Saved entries
..........

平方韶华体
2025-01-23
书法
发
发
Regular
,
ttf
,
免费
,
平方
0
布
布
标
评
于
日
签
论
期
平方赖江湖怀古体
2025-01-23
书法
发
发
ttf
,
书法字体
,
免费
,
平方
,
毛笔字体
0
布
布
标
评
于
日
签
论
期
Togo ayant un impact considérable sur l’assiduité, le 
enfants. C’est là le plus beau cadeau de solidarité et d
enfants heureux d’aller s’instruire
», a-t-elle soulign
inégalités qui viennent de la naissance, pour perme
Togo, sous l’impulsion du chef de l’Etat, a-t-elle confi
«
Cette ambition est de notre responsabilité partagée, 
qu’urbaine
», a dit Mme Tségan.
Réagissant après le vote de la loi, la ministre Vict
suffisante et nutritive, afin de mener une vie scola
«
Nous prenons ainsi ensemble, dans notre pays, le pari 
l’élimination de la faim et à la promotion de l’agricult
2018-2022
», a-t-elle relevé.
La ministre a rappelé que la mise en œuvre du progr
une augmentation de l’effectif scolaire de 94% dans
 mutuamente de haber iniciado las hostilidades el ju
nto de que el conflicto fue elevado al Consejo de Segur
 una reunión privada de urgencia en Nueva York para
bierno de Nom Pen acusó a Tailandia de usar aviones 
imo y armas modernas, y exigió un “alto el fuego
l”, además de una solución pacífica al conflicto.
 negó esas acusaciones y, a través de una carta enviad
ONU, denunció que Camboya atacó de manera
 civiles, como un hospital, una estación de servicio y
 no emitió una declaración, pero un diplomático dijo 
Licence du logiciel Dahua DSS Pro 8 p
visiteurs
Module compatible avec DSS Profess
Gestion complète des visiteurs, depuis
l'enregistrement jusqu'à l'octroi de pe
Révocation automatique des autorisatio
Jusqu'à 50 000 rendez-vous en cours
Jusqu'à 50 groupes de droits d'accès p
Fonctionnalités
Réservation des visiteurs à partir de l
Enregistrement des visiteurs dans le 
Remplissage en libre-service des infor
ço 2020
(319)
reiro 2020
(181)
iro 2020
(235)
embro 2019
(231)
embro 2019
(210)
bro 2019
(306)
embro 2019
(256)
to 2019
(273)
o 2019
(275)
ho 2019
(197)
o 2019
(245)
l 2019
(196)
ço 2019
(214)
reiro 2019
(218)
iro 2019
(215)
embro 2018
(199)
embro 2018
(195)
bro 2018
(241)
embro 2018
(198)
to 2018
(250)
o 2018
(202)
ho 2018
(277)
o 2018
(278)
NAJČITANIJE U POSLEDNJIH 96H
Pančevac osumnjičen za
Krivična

..........

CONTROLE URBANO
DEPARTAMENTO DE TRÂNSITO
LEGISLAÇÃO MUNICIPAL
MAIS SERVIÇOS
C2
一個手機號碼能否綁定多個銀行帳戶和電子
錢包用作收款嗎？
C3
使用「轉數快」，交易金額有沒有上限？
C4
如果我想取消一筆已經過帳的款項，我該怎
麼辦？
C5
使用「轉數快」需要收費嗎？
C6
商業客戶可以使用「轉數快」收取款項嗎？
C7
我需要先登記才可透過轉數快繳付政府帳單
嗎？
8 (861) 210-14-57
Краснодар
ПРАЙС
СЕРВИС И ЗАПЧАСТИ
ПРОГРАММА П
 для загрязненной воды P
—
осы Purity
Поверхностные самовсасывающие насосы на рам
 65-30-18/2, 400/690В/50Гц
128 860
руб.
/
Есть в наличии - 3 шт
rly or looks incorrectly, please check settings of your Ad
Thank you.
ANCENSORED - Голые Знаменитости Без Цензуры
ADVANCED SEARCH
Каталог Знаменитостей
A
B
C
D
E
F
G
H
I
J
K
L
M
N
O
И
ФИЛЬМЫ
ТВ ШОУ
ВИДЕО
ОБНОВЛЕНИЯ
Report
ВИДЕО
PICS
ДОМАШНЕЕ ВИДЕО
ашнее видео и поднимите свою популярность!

..........

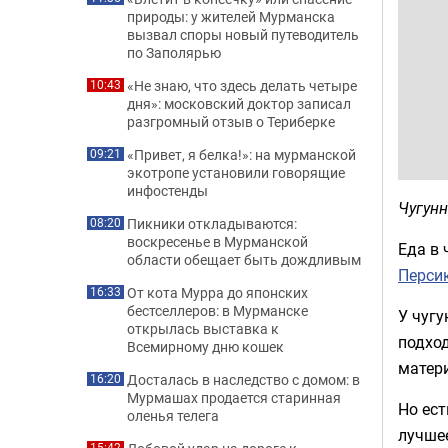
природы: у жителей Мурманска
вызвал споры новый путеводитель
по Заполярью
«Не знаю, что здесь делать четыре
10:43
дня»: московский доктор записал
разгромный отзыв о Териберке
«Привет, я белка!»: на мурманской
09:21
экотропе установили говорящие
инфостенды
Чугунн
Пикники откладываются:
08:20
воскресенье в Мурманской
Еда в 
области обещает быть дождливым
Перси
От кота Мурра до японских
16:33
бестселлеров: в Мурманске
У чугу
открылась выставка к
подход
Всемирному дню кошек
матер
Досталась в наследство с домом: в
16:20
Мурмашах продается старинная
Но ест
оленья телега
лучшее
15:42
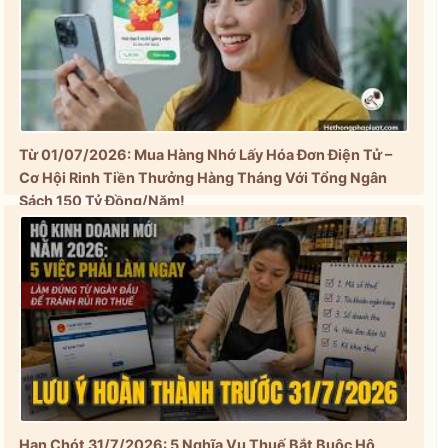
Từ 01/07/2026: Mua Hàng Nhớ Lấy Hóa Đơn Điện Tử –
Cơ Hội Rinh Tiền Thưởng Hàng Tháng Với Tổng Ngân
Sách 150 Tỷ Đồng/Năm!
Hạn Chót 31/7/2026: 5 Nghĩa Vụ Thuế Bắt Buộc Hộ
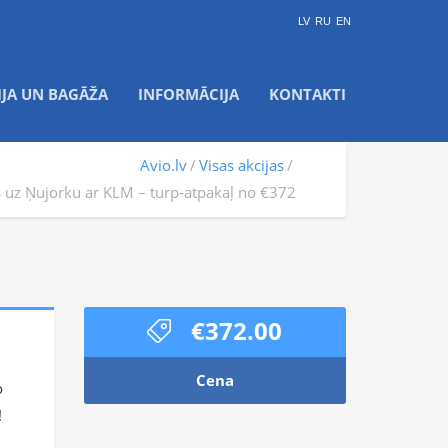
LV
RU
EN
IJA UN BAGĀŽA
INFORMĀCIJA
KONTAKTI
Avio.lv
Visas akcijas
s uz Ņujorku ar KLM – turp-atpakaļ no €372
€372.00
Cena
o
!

..........

● DIRECTIONS: Lines in the entries above that hold "Hàng" should be counted; give only that count.

● TASK ANSWER: 2